I'm not sure if I should still be posting in this section so forgive me it its wrong I got diagnosed in June of this year so I still consider myself newly diagnosed. The thing is I am not coping with the diagnosis at all. I have suffered from anxiety on and off over the years and it has come back ever since I found out even causing a panic attack which I have not had in years. I was worried about traveling long distance and I had worked myself up into a state in case "something happened due to diabetes". The thing is my diabetes is currently food/exercise controlled ( I am hoping it will stay this way) but I am so freaked out with it all. I imagine all the worst case scenarios happening to me and I can't cope. The only positive thing is I have lost 1.5 stone already and I am continuing to lose weight to help myself.
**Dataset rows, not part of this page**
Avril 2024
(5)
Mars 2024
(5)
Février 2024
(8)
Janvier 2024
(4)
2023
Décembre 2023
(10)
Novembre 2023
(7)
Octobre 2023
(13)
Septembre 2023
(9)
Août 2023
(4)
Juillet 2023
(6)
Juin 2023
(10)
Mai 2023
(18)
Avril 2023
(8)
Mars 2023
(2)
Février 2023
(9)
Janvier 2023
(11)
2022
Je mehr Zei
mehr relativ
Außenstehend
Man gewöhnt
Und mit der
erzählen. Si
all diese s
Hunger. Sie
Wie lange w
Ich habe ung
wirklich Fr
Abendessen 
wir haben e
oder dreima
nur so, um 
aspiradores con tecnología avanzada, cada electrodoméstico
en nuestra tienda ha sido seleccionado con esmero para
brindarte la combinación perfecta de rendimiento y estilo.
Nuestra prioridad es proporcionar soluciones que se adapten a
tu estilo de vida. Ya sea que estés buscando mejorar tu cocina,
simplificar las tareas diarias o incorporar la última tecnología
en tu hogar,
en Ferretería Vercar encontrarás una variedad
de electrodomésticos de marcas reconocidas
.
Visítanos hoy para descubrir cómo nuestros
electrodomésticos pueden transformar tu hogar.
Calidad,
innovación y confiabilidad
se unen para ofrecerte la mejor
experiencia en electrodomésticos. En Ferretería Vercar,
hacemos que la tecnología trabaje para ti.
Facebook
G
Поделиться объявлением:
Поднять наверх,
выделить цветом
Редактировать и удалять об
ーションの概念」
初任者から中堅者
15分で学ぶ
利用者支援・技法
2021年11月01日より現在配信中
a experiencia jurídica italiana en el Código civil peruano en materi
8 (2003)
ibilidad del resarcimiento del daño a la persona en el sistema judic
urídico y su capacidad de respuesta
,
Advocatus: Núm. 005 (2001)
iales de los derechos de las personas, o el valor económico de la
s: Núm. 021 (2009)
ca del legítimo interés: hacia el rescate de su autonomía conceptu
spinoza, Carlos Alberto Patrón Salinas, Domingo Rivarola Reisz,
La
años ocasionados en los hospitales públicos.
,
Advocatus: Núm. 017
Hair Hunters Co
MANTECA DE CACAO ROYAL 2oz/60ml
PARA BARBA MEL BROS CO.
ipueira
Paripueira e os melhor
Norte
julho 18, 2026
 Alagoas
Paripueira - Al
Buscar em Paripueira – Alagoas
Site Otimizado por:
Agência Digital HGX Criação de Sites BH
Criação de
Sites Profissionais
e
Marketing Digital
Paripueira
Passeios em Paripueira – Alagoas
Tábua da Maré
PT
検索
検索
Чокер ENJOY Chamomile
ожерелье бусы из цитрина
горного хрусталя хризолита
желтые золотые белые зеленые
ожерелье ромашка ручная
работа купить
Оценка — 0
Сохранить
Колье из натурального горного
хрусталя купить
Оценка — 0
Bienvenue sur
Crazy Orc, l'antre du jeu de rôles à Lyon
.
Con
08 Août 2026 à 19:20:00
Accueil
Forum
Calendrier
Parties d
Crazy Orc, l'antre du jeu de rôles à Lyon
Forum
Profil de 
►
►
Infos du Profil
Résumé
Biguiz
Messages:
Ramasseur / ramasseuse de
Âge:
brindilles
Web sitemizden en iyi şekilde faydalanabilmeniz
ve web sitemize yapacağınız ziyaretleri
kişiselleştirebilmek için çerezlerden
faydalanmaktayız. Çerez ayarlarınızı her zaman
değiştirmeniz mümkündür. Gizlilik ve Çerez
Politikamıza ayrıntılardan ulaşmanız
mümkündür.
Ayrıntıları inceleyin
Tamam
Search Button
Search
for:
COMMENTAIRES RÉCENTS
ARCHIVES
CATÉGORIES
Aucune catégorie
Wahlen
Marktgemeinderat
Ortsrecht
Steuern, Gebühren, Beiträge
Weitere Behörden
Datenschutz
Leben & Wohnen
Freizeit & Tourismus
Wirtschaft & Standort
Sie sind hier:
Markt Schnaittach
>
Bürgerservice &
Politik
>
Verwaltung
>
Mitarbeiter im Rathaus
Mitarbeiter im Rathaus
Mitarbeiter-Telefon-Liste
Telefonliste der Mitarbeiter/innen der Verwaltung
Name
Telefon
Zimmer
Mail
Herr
I did not like the way I was told I had Type 2 over the phone by a doctor who said she had no time to talk then and this was on a Friday so I worried all weekend. I was just given a testing kit and told to get on with it and I have had to do so much research myself into finding out what I should be eating. I have my first blood test since diagnosis next week and then diabetes clinic and I am dreading it. I did have my eye screening and my eyes are fine but I wasn't even told what to expect the appointments just arrive out of the blue and that is it. Why does no-one care about the emotional impact?
 
Thank you I will mention it at the clinic. Do you know if diabetes clinic is one on one or a group of people? Thanks
 
Hi yes I did phone them and they were quite helpful I'm just worried that I am feeling so anxious about it all still
 
<snip!>I wasn't even told what to expect the appointments just arrive out of the blue and that is it. Why does no-one care about the emotional impact?
This could be said for so many things in the NHS. I had to have an MRI last week and I really got myself into a right stew about it with the anxiety working overtime. If they'd let me just go and have a look at it and tell me what to expect it might have been a lot easier. I think sometimes they forget. I know they do as I used to work in this system! On hindsight, I should have just rung them up and asked, but I hate telephones too LOL.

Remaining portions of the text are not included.